> [Problem description]: Each record needs to be transcribed word for word, though without its pictures.

*** Opening Data under study ***

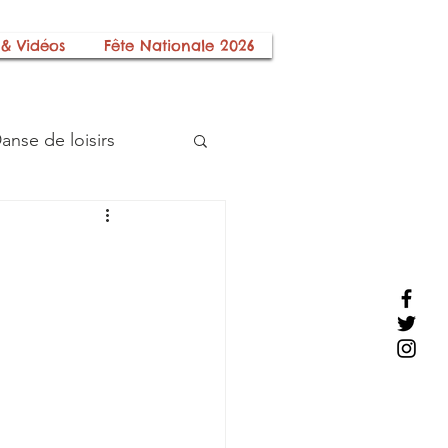
 & Vidéos
Fête Nationale 2026
anse de loisirs
Histoire Locale
s
Les Sections
ciation
Téléthon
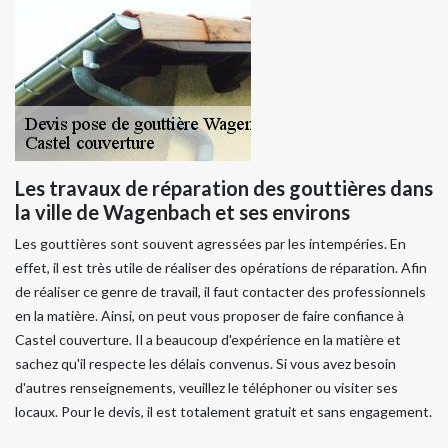
Les travaux de réparation des gouttières dans
la ville de Wagenbach et ses environs
Les gouttières sont souvent agressées par les intempéries. En
effet, il est très utile de réaliser des opérations de réparation. Afin
de réaliser ce genre de travail, il faut contacter des professionnels
en la matière. Ainsi, on peut vous proposer de faire confiance à
Castel couverture. Il a beaucoup d'expérience en la matière et
sachez qu'il respecte les délais convenus. Si vous avez besoin
d'autres renseignements, veuillez le téléphoner ou visiter ses
locaux. Pour le devis, il est totalement gratuit et sans engagement.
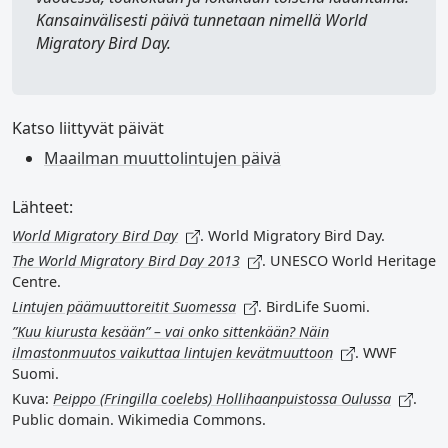
Kansainvälisesti päivä tunnetaan nimellä
World
Migratory Bird Day
.
Katso liittyvät päivät
Maailman muuttolintujen päivä
Lähteet:
World Migratory Bird Day
. World Migratory Bird Day.
The World Migratory Bird Day 2013
. UNESCO World Heritage
Centre.
Lintujen päämuuttoreitit Suomessa
. BirdLife Suomi.
”Kuu kiurusta kesään” – vai onko sittenkään? Näin
ilmastonmuutos vaikuttaa lintujen kevätmuuttoon
. WWF
Suomi.
Kuva:
Peippo (Fringilla coelebs) Hollihaanpuistossa Oulussa
.
Public domain. Wikimedia Commons.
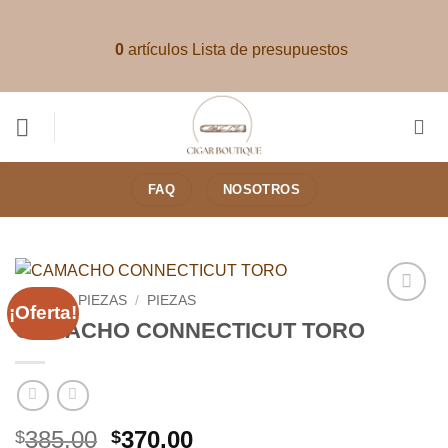
Saltar
al
0
artículos
Lista de presupuestos
contenido
FAQ
NOSOTROS
INICIO
/
PIEZAS
/
PIEZAS
¡Oferta!
Añadir
CAMACHO CONNECTICUT TORO
a la
lista de
deseos
El
El
385.00
370.00
$
$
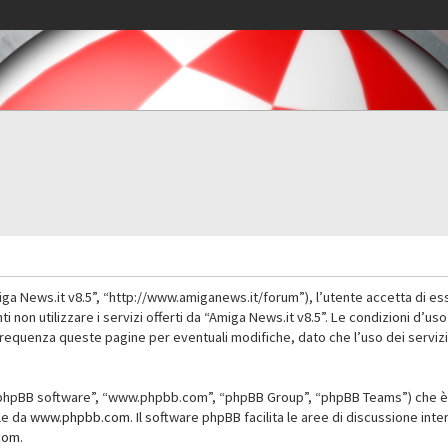
iga News.it v8.5”, “http://www.amiganews.it/forum”), l’utente accetta di es
nti non utilizzare i servizi offerti da “Amiga News.it v8.5”. Le condizioni
 frequenza queste pagine per eventuali modifiche, dato che l’uso dei servizi
”, “phpBB software”, “www.phpbb.com”, “phpBB Group”, “phpBB Teams”) che è 
ile da
www.phpbb.com
. Il software phpBB facilita le aree di discussione in
com
.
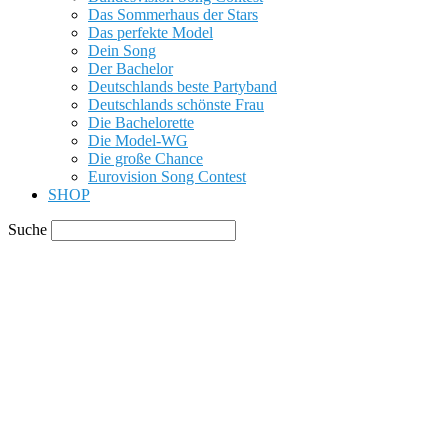
Das Sommerhaus der Stars
Das perfekte Model
Dein Song
Der Bachelor
Deutschlands beste Partyband
Deutschlands schönste Frau
Die Bachelorette
Die Model-WG
Die große Chance
Eurovision Song Contest
SHOP
Suche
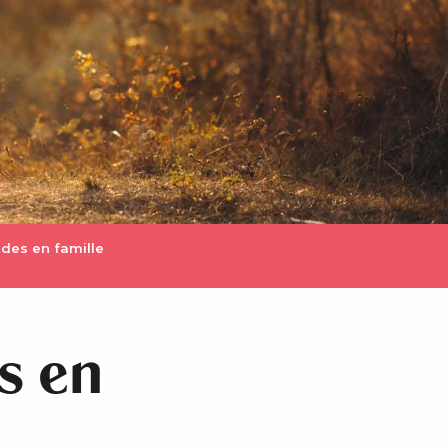
ades en famille
s en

*** Closing Data under study ***

> [Response to this task]:
 & Vidéos
Fête Nationale 2026
anse de loisirs
Histoire Locale
s
Les Sections
ciation
Téléthon
Les travaux de réparation des gouttières dans
la ville de Wagenbach et ses environs
Les gouttières sont souvent agressées par les intempéries. En
effet, il est très utile de réaliser des opérations de réparation. Afin
de réaliser ce genre de travail, il faut contacter des professionnels
en la matière. Ainsi, on peut vous proposer de faire confiance à
Castel couverture. Il a beaucoup d'expérience en la matière et
sachez qu'il respecte les délais convenus. Si vous avez besoin
d'autres renseignements, veuillez le téléphoner ou visiter ses
locaux. Pour le devis, il est totalement gratuit et sans engagement.
Kansainvälisesti päivä tunnetaan nimellä
World
Migratory Bird Day
.
Katso liittyvät päivät
Maailman muuttolintujen päivä
Lähteet:
World Migratory Bird Day
. World Migratory Bird Day.
The World Migratory Bird Day 2013
. UNESCO World Heritage
Centre.
Lintujen päämuuttoreitit Suomessa
. BirdLife Suomi.
”Kuu kiurusta kesään” – vai onko sittenkään? Näin
ilmastonmuutos vaikuttaa lintujen kevätmuuttoon
. WWF
Suomi.
Kuva:
Peippo (Fringilla coelebs) Hollihaanpuistossa Oulussa
.
Public domain. Wikimedia Commons.
Saltar
al
0
artículos
Lista de presupuestos
contenido
FAQ
NOSOTROS
INICIO
/
PIEZAS
/
PIEZAS
¡Oferta!
Añadir
CAMACHO CONNECTICUT TORO
a la
lista de
deseos
El
El
385.00
370.00
$
$
iga News.it v8.5”, “http://www.amiganews.it/forum”), l’utente accetta di es
nti non utilizzare i servizi offerti da “Amiga News.it v8.5”. Le condizioni
 frequenza queste pagine per eventuali modifiche, dato che l’uso dei servizi
”, “phpBB software”, “www.phpbb.com”, “phpBB Group”, “phpBB Teams”) che è 
ile da
www.phpbb.com
. Il software phpBB facilita le aree di discussione in
com
.
Das Sommerhaus der Stars
Das perfekte Model
Dein Song
Der Bachelor
Deutschlands beste Partyband
Deutschlands schönste Frau
Die Bachelorette
Die Model-WG
Die große Chance
Eurovision Song Contest
SHOP
Suche
ades en famille
s en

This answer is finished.